ECLI:NL:RBMNE:2021:5783
Rechtbank Midden-Nederland
- Eerste aanleg - enkelvoudig
- Rechtspraak.nl
Niet-ontvankelijk verklaring van beroep wegens ontbreken beroepsgronden
In deze zaak heeft eiser, vertegenwoordigd door mr. J.S.W. Boorsma, op 13 oktober 2020 pro forma beroep ingesteld tegen een beslissing op bezwaar van de burgemeester van de gemeente Utrecht, gedateerd 2 september 2020. De rechtbank heeft de behandeling van het beroep, dat oorspronkelijk op 12 januari 2021 op zitting zou worden behandeld, aangehouden. Partijen hebben geen bezwaar gemaakt tegen een uitspraak zonder zitting, wat de rechtbank de mogelijkheid gaf om zonder verdere behandeling te oordelen.
De rechtbank heeft eiser verzocht om binnen vier weken de gronden van het beroep te vermelden, zoals vereist volgens artikel 6:5 van de Algemene wet bestuursrecht (Awb). Eiser heeft echter geen beroepsgronden ingediend.

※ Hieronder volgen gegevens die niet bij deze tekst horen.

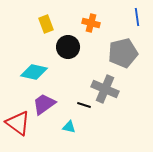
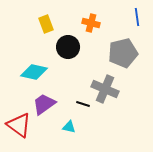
black line: moved 1 px left, 1 px up
red triangle: moved 1 px right, 2 px down
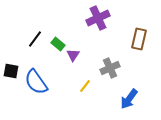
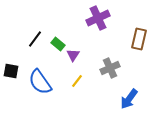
blue semicircle: moved 4 px right
yellow line: moved 8 px left, 5 px up
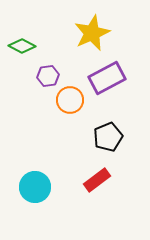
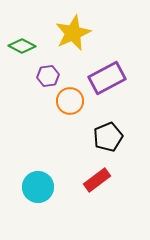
yellow star: moved 19 px left
orange circle: moved 1 px down
cyan circle: moved 3 px right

Na een herinnering van de rechtbank op 8 januari 2021, waarin eiser opnieuw werd gewezen op het ontbreken van deze gronden, heeft eiser niet gereageerd. Hierdoor heeft de rechtbank geconcludeerd dat het beroep niet-ontvankelijk is, omdat eiser niet heeft voldaan aan de wettelijke vereisten.
De rechtbank heeft in haar beslissing ook aangegeven dat er geen aanleiding is voor een proceskostenveroordeling. De uitspraak is gedaan door mr. J.J. Catsburg, rechter, en is openbaar gemaakt op 25 november 2021. Tegen deze uitspraak staat binnen zes weken hoger beroep open bij de Afdeling bestuursrechtspraak van de Raad van State.